PROBLEM TO SOLVE:
In the lines below, count those containing the word "Centro" and give the number alone.

SUPPLIED MATERIAL:
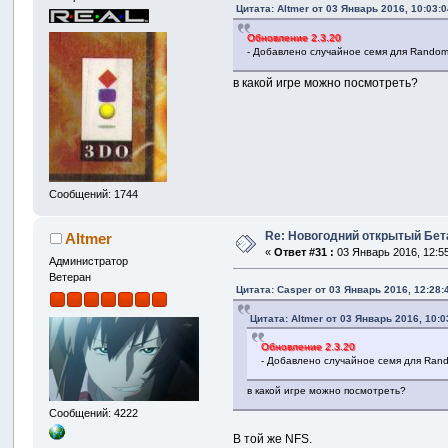
Цитата: Altmer от 03 Январь 2016, 10:03:0
Обновление 2.3.20
- Добавлено случайное семя для Rando
в какой игре можно посмотреть?
Сообщений: 1744
Re: Новогодний открытый Бет
Altmer
«
Ответ #31 :
03 Январь 2016, 12:55
Администратор
Ветеран
Цитата: Casper от 03 Январь 2016, 12:28:
Цитата: Altmer от 03 Январь 2016, 10:0
Обновление 2.3.20
- Добавлено случайное семя для Ran
в какой игре можно посмотреть?
Сообщений: 4222
В той же NFS.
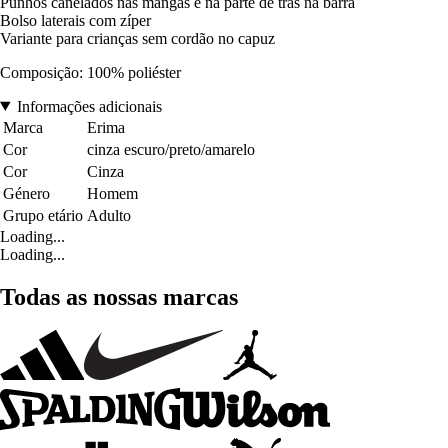
Punhos canelados nas mangas e na parte de trás na barra
Bolso laterais com zíper
Variante para crianças sem cordão no capuz
Composição: 100% poliéster
Informações adicionais
Marca
Erima
Cor
cinza escuro/preto/amarelo
Cor
Cinza
Género
Homem
Grupo etário
Adulto
Loading...
Loading...
Todas as nossas marcas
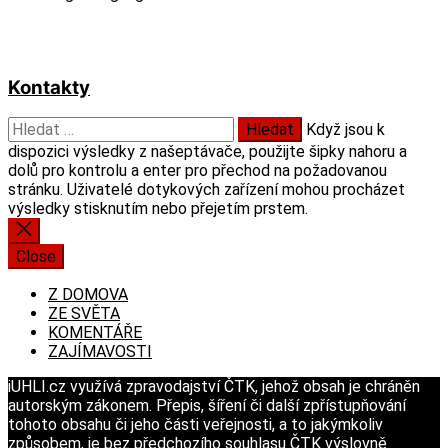
Kontakty
Vyhledávání
Když jsou k
dispozici výsledky z našeptávače, použijte šipky nahoru a
dolů pro kontrolu a enter pro přechod na požadovanou
stránku. Uživatelé dotykových zařízení mohou procházet
výsledky stisknutím nebo přejetím prstem.
Close
Z DOMOVA
ZE SVĚTA
KOMENTÁŘE
ZAJÍMAVOSTI
iUHLI.cz využívá zpravodajství ČTK, jehož obsah je chráněn
autorským zákonem. Přepis, šíření či další zpřístupňování
tohoto obsahu či jeho části veřejnosti, a to jakýmkoliv
způsobem, je bez předchozího souhlasu ČTK výslovně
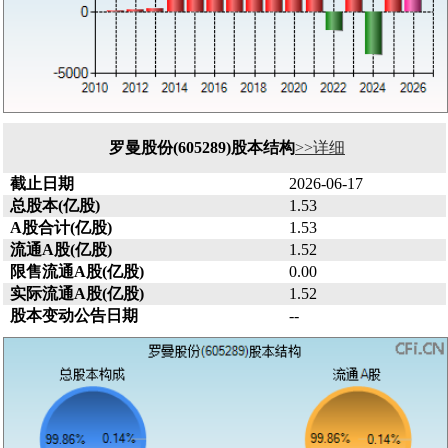
罗曼股份(605289)股本结构
>>详细
截止日期
2026-06-17
总股本(亿股)
1.53
A股合计(亿股)
1.53
流通A股(亿股)
1.52
限售流通A股(亿股)
0.00
实际流通A股(亿股)
1.52
股本变动公告日期
--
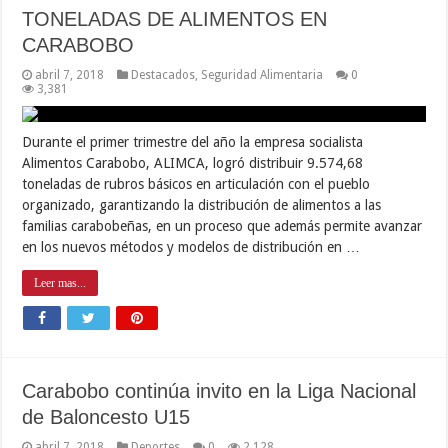
de Baloncesto U15
abril 7, 2018
Deportes
0
2,128
La delegación carabobeña masculina que participa en la Liga
Nacional de Baloncesto U15 Conferencia Centro-Occidental, sigue
demostrando su superioridad, y esta vez, se impusieron ante el
quinteto de Barinas 92×74, en un encuentro que se desarrolló en
el gimnasio Teodoro Gubaira de Valencia. El cinco abridor de los
regionales fueron, …
Leer mas...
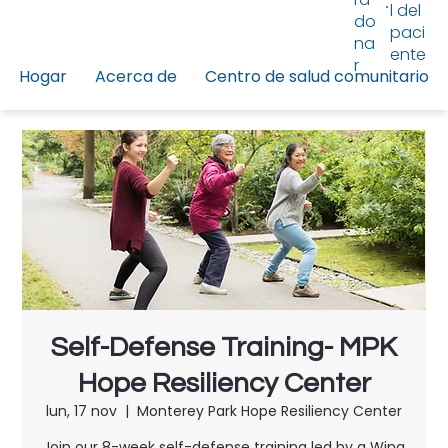
l del
do
paci
na
ente
r
Hogar
Acerca de
Centro de salud comunitario
Self-Defense Training- MPK
Hope Resiliency Center
lun, 17 nov
  |  
Monterey Park Hope Resiliency Center
Join our 8-week self-defense training led by a Wing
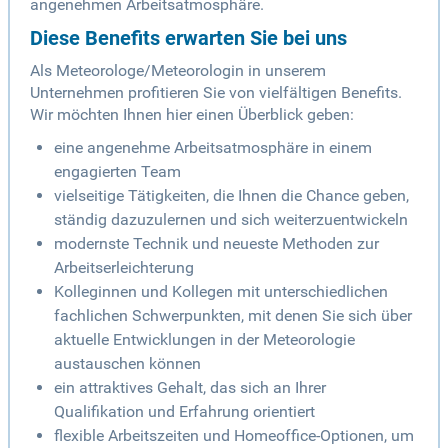
angenehmen Arbeitsatmosphäre.
Diese Benefits erwarten Sie bei uns
Als Meteorologe/Meteorologin in unserem
Unternehmen profitieren Sie von vielfältigen Benefits.
Wir möchten Ihnen hier einen Überblick geben:
eine angenehme Arbeitsatmosphäre in einem
engagierten Team
vielseitige Tätigkeiten, die Ihnen die Chance geben,
ständig dazuzulernen und sich weiterzuentwickeln
modernste Technik und neueste Methoden zur
Arbeitserleichterung
Kolleginnen und Kollegen mit unterschiedlichen
fachlichen Schwerpunkten, mit denen Sie sich über
aktuelle Entwicklungen in der Meteorologie
austauschen können
ein attraktives Gehalt, das sich an Ihrer
Qualifikation und Erfahrung orientiert
flexible Arbeitszeiten und Homeoffice-Optionen, um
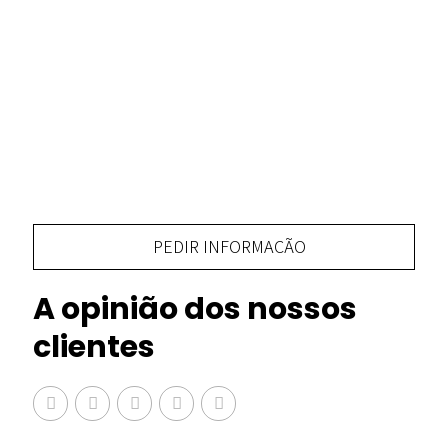
PEDIR INFORMAÇÃO
A opinião dos nossos
clientes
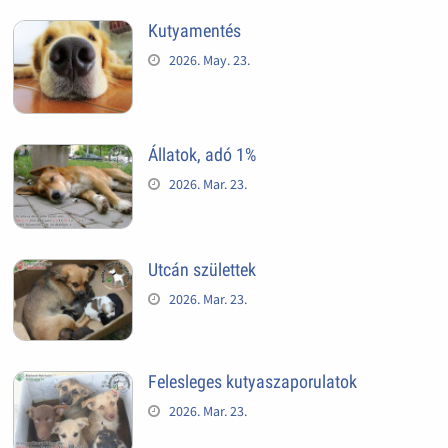
Kutyamentés
2026. May. 23.
Állatok, adó 1%
2026. Mar. 23.
Utcán születtek
2026. Mar. 23.
Felesleges kutyaszaporulatok
2026. Mar. 23.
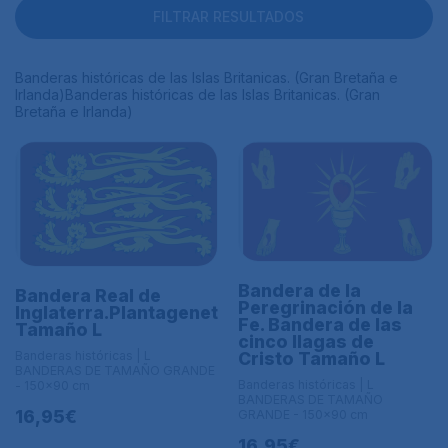
FILTRAR RESULTADOS
Banderas históricas de las Islas Britanicas. (Gran Bretaña e
Irlanda)Banderas históricas de las Islas Britanicas. (Gran
Bretaña e Irlanda)
Bandera de la
Bandera Real de
Peregrinación de la
Inglaterra.Plantagenet
Fe. Bandera de las
Tamaño L
cinco llagas de
Banderas históricas | L
Cristo Tamaño L
BANDERAS DE TAMAÑO GRANDE
Banderas históricas | L
- 150x90 cm
BANDERAS DE TAMAÑO
16,95€
GRANDE - 150x90 cm
16,95€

SOLVED PROBLEM:
2